Coronavirus: When you should withdraw from your 401(k)

·Reporter
·4 min read

As millions of workers find themselves unemployed or with reduced hours, many Americans may consider taking money from their 401(k) accounts to stay afloat, especially since withdrawal penalties have been recently relaxed.

“While our family and friends are waiting for their stimulus checks, people still need to make ends meet,” said Jay Spector, a partner at Barton Spector Wealth Strategies. “Investors may look to take a withdrawal from their 401k plan if they lose their job or if they need additional funds to make it through this difficult time in our country’s history.”

If you’re furloughed or lost a job

Take out funds from your 401(k) only if you have lost your job and your emergency savings have been depleted, according to financial experts.

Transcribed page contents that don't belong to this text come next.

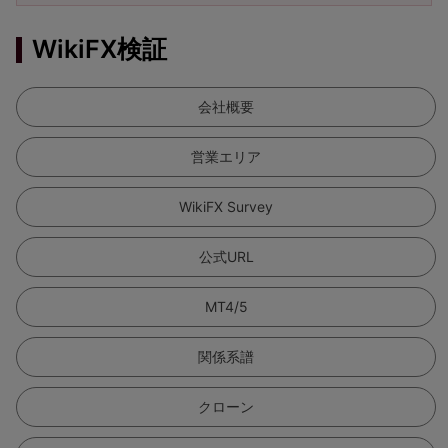
WikiFX検証
会社概要
営業エリア
WikiFX Survey
公式URL
MT4/5
関係系譜
クローン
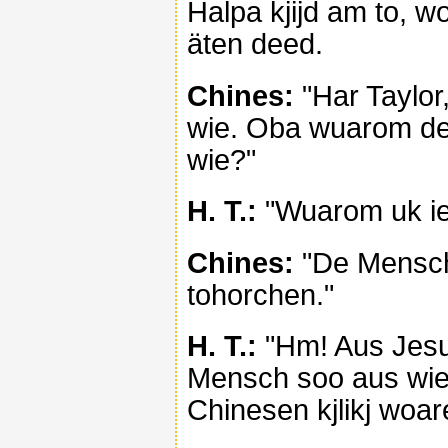
Halpa kjijd am to, w
äten deed.
Chines:
"Har Taylor,
wie. Oba wuarom dei
wie?"
H. T.:
"Wuarom uk iej
Chines:
"De Mensch
tohorchen."
H. T.:
"Hm! Aus Jesu
Mensch soo aus wie. 
Chinesen kjlikj woar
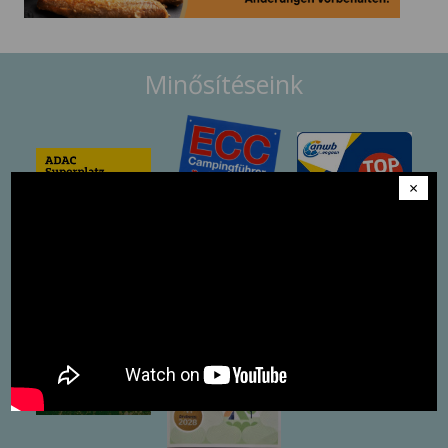
Minősítéseink
×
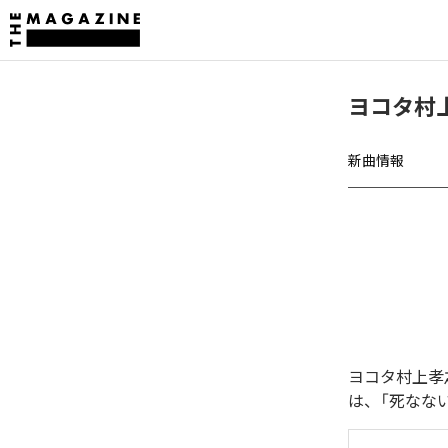
ヨコタ村
新曲情報
ヨコタ村上孝
は、「死なな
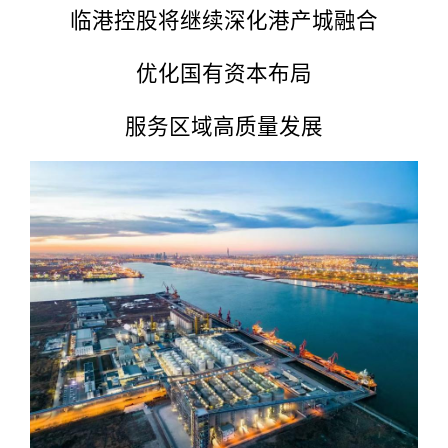
临港控股将继续深化港产城融合
优化国有资本布局
服务区域高质量发展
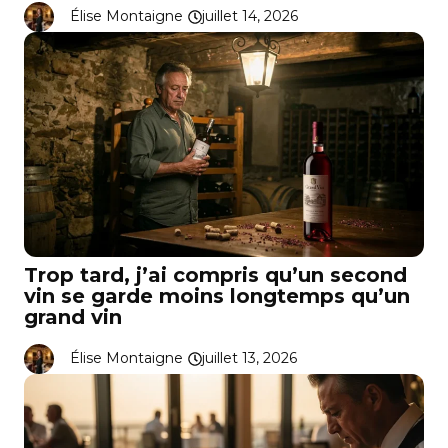
Élise Montaigne
juillet 14, 2026
Trop tard, j’ai compris qu’un second
vin se garde moins longtemps qu’un
grand vin
Élise Montaigne
juillet 13, 2026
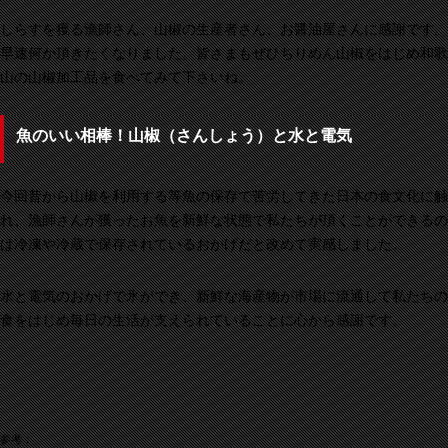
しらすを獲る漁師さん、山椒の生産者さん、お醤油屋さんに感謝です。
早速何か頂きたくなりました。皆さまもぜひちりめん山椒をはじめ和歌
山の山椒加工品を食べてみて下さいね。
魚のいい相棒！山椒（さんしょう）と水と電気
今回昔から山椒を利用する等魚の保存で苦労してきた日本の食文化に触
れ、漁師さんが獲ったお魚を新鮮な状態で私たちが頂くことができるの
は冷凍や冷蔵で保存されているおかげだと改めて実感しました。
水と電気のおかげで氷ができ、新鮮な海産物が市場に流通して私たちの
食をはじめ毎日の生活が支えられていることに心から感謝です。
参考：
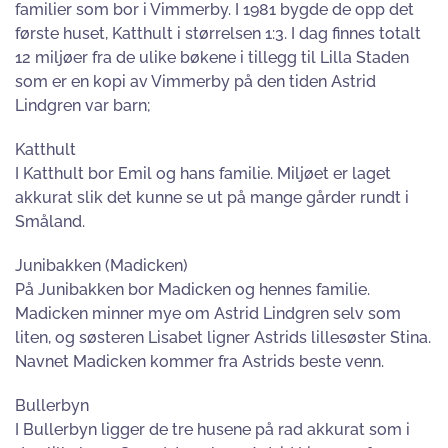
familier som bor i Vimmerby. I 1981 bygde de opp det
første huset, Katthult i størrelsen 1:3. I dag finnes totalt
12 miljøer fra de ulike bøkene i tillegg til Lilla Staden
som er en kopi av Vimmerby på den tiden Astrid
Lindgren var barn;
Katthult
I Katthult bor Emil og hans familie. Miljøet er laget
akkurat slik det kunne se ut på mange gårder rundt i
Småland.
Junibakken (Madicken)
På Junibakken bor Madicken og hennes familie.
Madicken minner mye om Astrid Lindgren selv som
liten, og søsteren Lisabet ligner Astrids lillesøster Stina.
Navnet Madicken kommer fra Astrids beste venn.
Bullerbyn
I Bullerbyn ligger de tre husene på rad akkurat som i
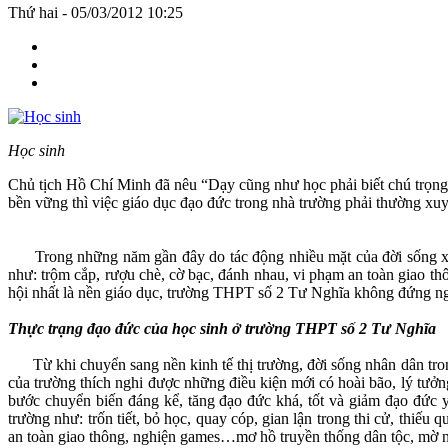
Thứ hai - 05/03/2012 10:25
Học sinh
Chủ tịch Hồ Chí Minh đã nêu “Dạy cũng như học phải biết chú trọng c
bền vững thì việc giáo dục đạo đức trong nhà trường phải thường xuy
Trong những năm gần đây do tác động nhiều mặt của đời sống xã h
như: trộm cắp, rượu chè, cờ bạc, đánh nhau, vi phạm an toàn giao thô
hội nhất là nền giáo dục, trường THPT số 2 Tư Nghĩa không đứng ngoà
Thực trạng đạo đức của học sinh ở trường THPT số 2 Tư Nghĩa
Từ khi chuyển sang nền kinh tế thị trường, đời sống nhân dân tron
của trường thích nghi được những điều kiện mới có hoài bão, lý tưởng
bước chuyển biến đáng kể, tăng đạo đức khá, tốt và giảm đạo đức 
trường như: trốn tiết, bỏ học, quay cóp, gian lận trong thi cử, thiếu
an toàn giao thông, nghiện games…mơ hồ truyền thống dân tộc, mờ nhạt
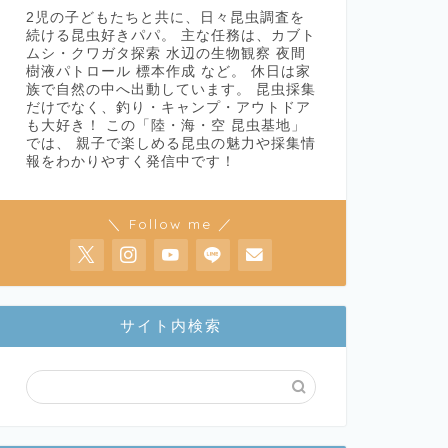
2児の子どもたちと共に、日々昆虫調査を
続ける昆虫好きパパ。 主な任務は、カブト
ムシ・クワガタ探索 水辺の生物観察 夜間
樹液パトロール 標本作成 など。 休日は家
族で自然の中へ出動しています。 昆虫採集
だけでなく、釣り・キャンプ・アウトドア
も大好き！ この「陸・海・空 昆虫基地」
では、 親子で楽しめる昆虫の魅力や採集情
報をわかりやすく発信中です！
＼ Follow me ／
サイト内検索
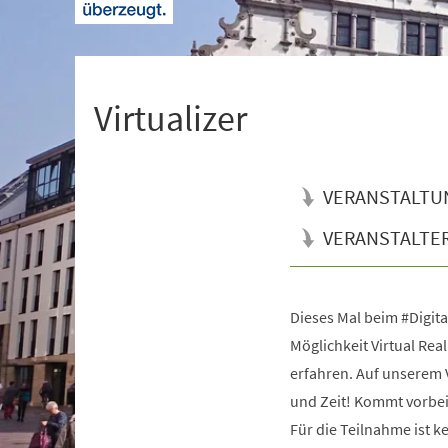
+
1
Virtualizer
VERANSTALTU
VERANSTALTE
Dieses Mal beim #Digita
Veranstaltungsinformationen
Möglichkeit Virtual Real
erfahren. Auf unserem 
und Zeit! Kommt vorbei 
Für die Teilnahme ist k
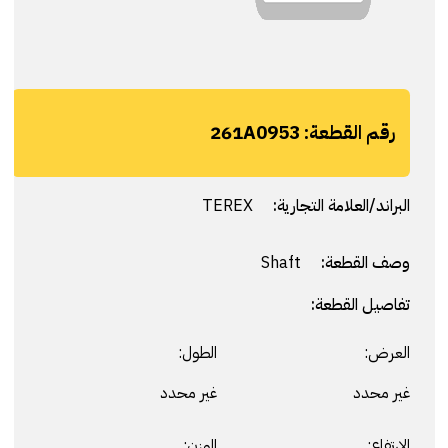
رقم القطعة:
261A0953
البراند/العلامة التجارية:
TEREX
وصف القطعة:
Shaft
تفاصيل القطعة:
العرض:
الطول:
غير محدد
غير محدد
الارتفاع:
الوزن:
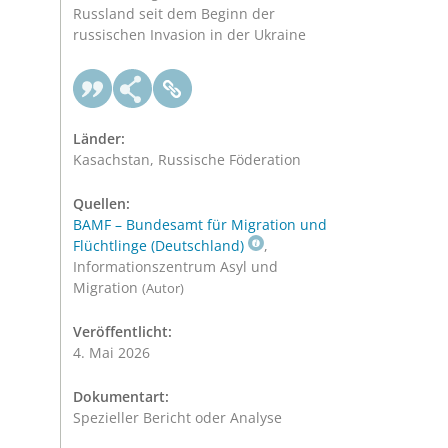
Russland seit dem Beginn der
russischen Invasion in der Ukraine
Länder:
Kasachstan, Russische Föderation
Quellen:
BAMF – Bundesamt für Migration und
Flüchtlinge (Deutschland)
,
Informationszentrum Asyl und
Migration
(Autor)
Veröffentlicht:
4. Mai 2026
Dokumentart:
Spezieller Bericht oder Analyse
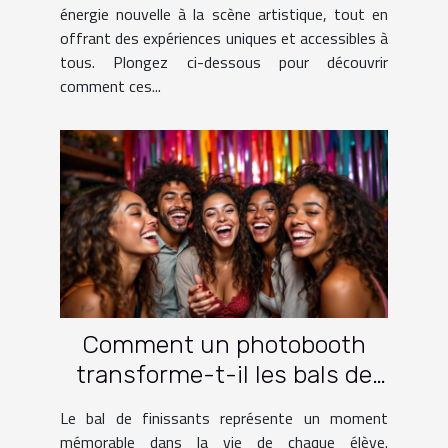
énergie nouvelle à la scène artistique, tout en
offrant des expériences uniques et accessibles à
tous. Plongez ci-dessous pour découvrir
comment ces...
Comment un photobooth
transforme-t-il les bals de
finissants ?
Le bal de finissants représente un moment
mémorable dans la vie de chaque élève.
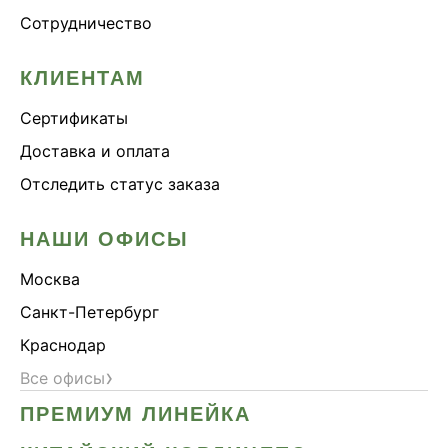
Сотрудничество
КЛИЕНТАМ
Сертификаты
Доставка и оплата
Отследить статус заказа
НАШИ ОФИСЫ
Москва
Санкт-Петербург
Краснодар
›
Все офисы
ПРЕМИУМ ЛИНЕЙКА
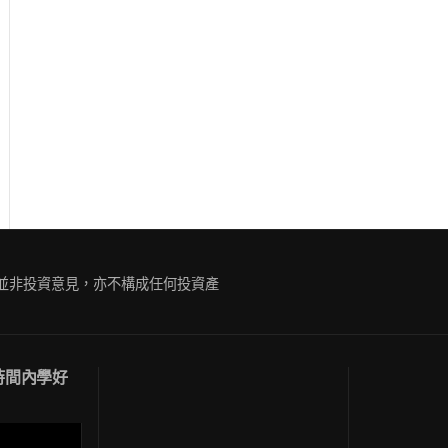
ue
g
容並非投資意見，亦不構成任何投資產
短時間內學好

“You should only take the money from retirement funds in extreme circumstances,” said Aaron Clarke, wealth advisor at Halpern Financial. “If this is the case, then of course you shouldn’t suffer in the interim until your employment, or financial situation, changes.”

Read more: 401k plan and how it works: The full breakdown

Under the recent CARES Act, you can withdraw up to $100,000 from your 401(k) without paying the 10% penalty as long as it’s coronavirus-related withdrawal. Previously, if you were under 59 ½ you would have had to pay this penalty by the next tax period.

Income taxes on early withdrawals can now be spread over the next three years, under the new law. But if you pay back the entire amount you withdrew within the next three years, then you’re excused from these taxes altogether.

West Lawn, PA - April 8: Wayne Lubas is a ballpark/stadium/arena vendor who works games in Reading, Philadelphia, Baltimore and Washington and is out of work because of the coronavirus pandemic.  He is at home Wednesday, April 8, 2020, instead of at a season opener. (Photo by Bill Uhrich/MediaNews Group/Reading Eagle via Getty Images)
West Lawn, PA: Wayne Lubas is a ballpark/stadium/arena vendor who works games in Reading, Philadelphia, Baltimore and Washington and is out of work because of the coronavirus pandemic. He is at home on April 8 instead of at a season opener. (Photo: Bill Uhrich/MediaNews Group/Reading Eagle via Getty Images)

If you haven’t lost your job

If you haven’t lost your job, take other steps first, such as lowering debt payments to free up cash flow.

“Ask: ‘Is this really a hardship? Or are there other venues I haven’t utilized or considered to increase cash-flow,’” said Michelle Buonincontri, certified financial planner at the firm Being Mindful in Divorce. This could include making special arrangements with credit card companies, auto loans and mortgages to defer payments.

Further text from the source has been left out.